(Page-level text extractions)
-----

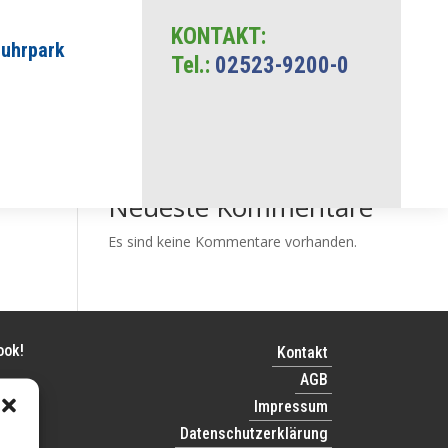
KONTAKT:
Fuhrpark
Tel.:
02523-9200-0
Suchen
Neueste Beiträge
Neueste Kommentare
Es sind keine Kommentare vorhanden.
ook!
Kontakt
AGB
Impressum
Datenschutzerklärung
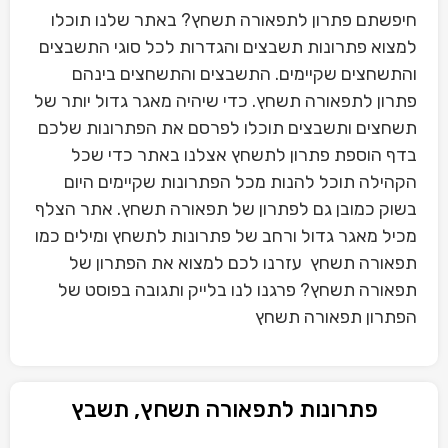
חיפשתם פתרון לתפאורה תשחץ? באתר שלנו תוכלו
למצוא פתרונות תשבצים והגדרות לכל סוגי התשבצים
והתשחצים שקיימים. התשבצים והתשחצים בינהם
פתרון לתפאורה תשחץ. כדי שיהיה מאגר גדול יותר של
תשחצים ותשבצים תוכלו לפרסם את הפתרונות שלכם
בדף הוספת פתרון לתשחץ אצלנו באתר כדי שכל
הקהילה תוכל להנות מכל הפתרונות שקיימים היום
בשוק כמובן גם לפתרון של תפאורה תשחץ. אתר הצלף
מכיל מאגר גדול ורחב של פתרונות לתשחץ ומילים כמו
תפאורה תשחץ עזרנו לכם למצוא את הפתרון של
תפאורה תשחץ? פרגנו לנו בלייק ותגובה בפוסט של
הפתרון תפאורה תשחץ
פתרונות לתפאורה תשחץ, תשבץ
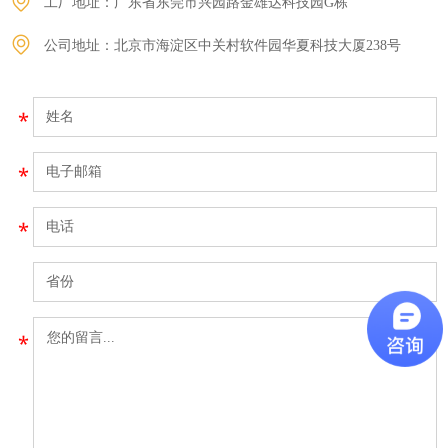
工厂地址：广东省东莞市兴园路金雄达科技园G栋
公司地址：北京市海淀区中关村软件园华夏科技大厦238号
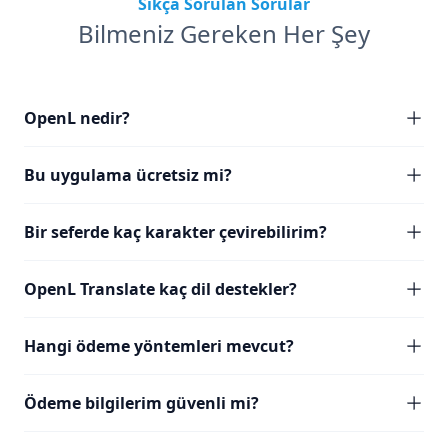
Sıkça Sorulan Sorular
Bilmeniz Gereken Her Şey
OpenL nedir?
Bu uygulama ücretsiz mi?
Bir seferde kaç karakter çevirebilirim?
OpenL Translate kaç dil destekler?
Hangi ödeme yöntemleri mevcut?
Ödeme bilgilerim güvenli mi?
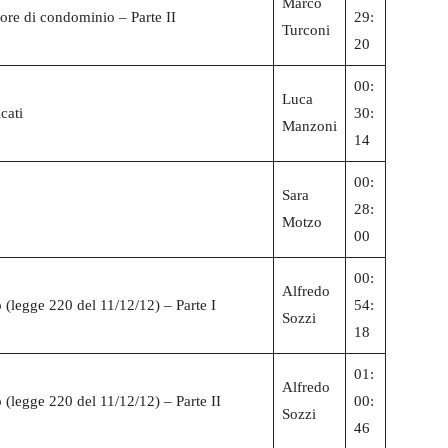
Marco
tore di condominio – Parte II
29:
Turconi
20
00:
Luca
cati
30:
Manzoni
14
00:
Sara
28:
Motzo
00
00:
Alfredo
(legge 220 del 11/12/12) – Parte I
54:
Sozzi
18
01:
Alfredo
(legge 220 del 11/12/12) – Parte II
00:
Sozzi
46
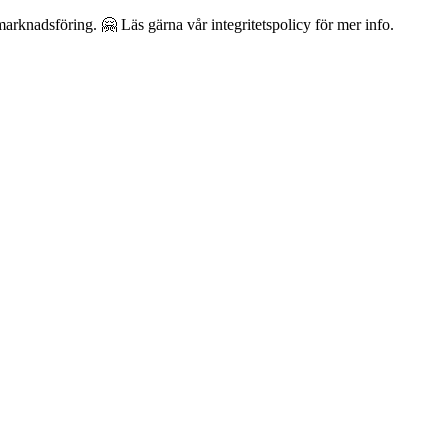
arknadsföring. 🤗 Läs gärna vår integritetspolicy för mer info.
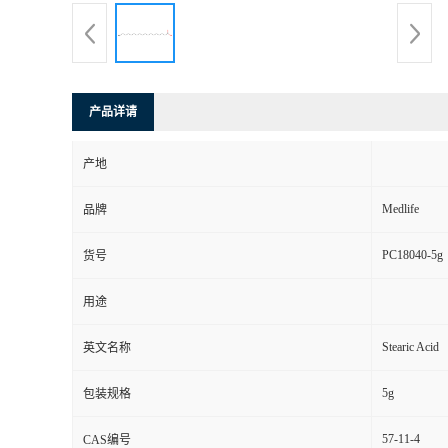
产品详请
产地
Medlife
品牌
PC18040-5g
货号
用途
Stearic Acid
英文名称
5g
包装规格
57-11-4
CAS编号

-----

Pictures should be left out when the records above are restated exactly.

KONTAKT:
Fuhrpark
Tel.:
02523-9200-0
Suchen
Neueste Beiträge
Neueste Kommentare
Es sind keine Kommentare vorhanden.
ook!
Kontakt
AGB
Impressum
Datenschutzerklärung
חיפשתם פתרון לתפאורה תשחץ? באתר שלנו תוכלו
למצוא פתרונות תשבצים והגדרות לכל סוגי התשבצים
והתשחצים שקיימים. התשבצים והתשחצים בינהם
פתרון לתפאורה תשחץ. כדי שיהיה מאגר גדול יותר של
תשחצים ותשבצים תוכלו לפרסם את הפתרונות שלכם
בדף הוספת פתרון לתשחץ אצלנו באתר כדי שכל
הקהילה תוכל להנות מכל הפתרונות שקיימים היום
בשוק כמובן גם לפתרון של תפאורה תשחץ. אתר הצלף
מכיל מאגר גדול ורחב של פתרונות לתשחץ ומילים כמו
תפאורה תשחץ עזרנו לכם למצוא את הפתרון של
תפאורה תשחץ? פרגנו לנו בלייק ותגובה בפוסט של
הפתרון תפאורה תשחץ
פתרונות לתפאורה תשחץ, תשבץ
工厂地址：广东省东莞市兴园路金雄达科技园G栋
公司地址：北京市海淀区中关村软件园华夏科技大厦238号
Sıkça Sorulan Sorular
Bilmeniz Gereken Her Şey
OpenL nedir?
Bu uygulama ücretsiz mi?
Bir seferde kaç karakter çevirebilirim?
OpenL Translate kaç dil destekler?
Hangi ödeme yöntemleri mevcut?
Ödeme bilgilerim güvenli mi?
Marco
tore di condominio – Parte II
29:
Turconi
20
00:
Luca
cati
30:
Manzoni
14
00:
Sara
28:
Motzo
00
00:
Alfredo
(legge 220 del 11/12/12) – Parte I
54:
Sozzi
18
01:
Alfredo
(legge 220 del 11/12/12) – Parte II
00:
Sozzi
46
arknadsföring. 🤗 Läs gärna vår integritetspolicy för mer info.
产品详请
产地
Medlife
品牌
PC18040-5g
货号
用途
Stearic Acid
英文名称
5g
包装规格
57-11-4
CAS编号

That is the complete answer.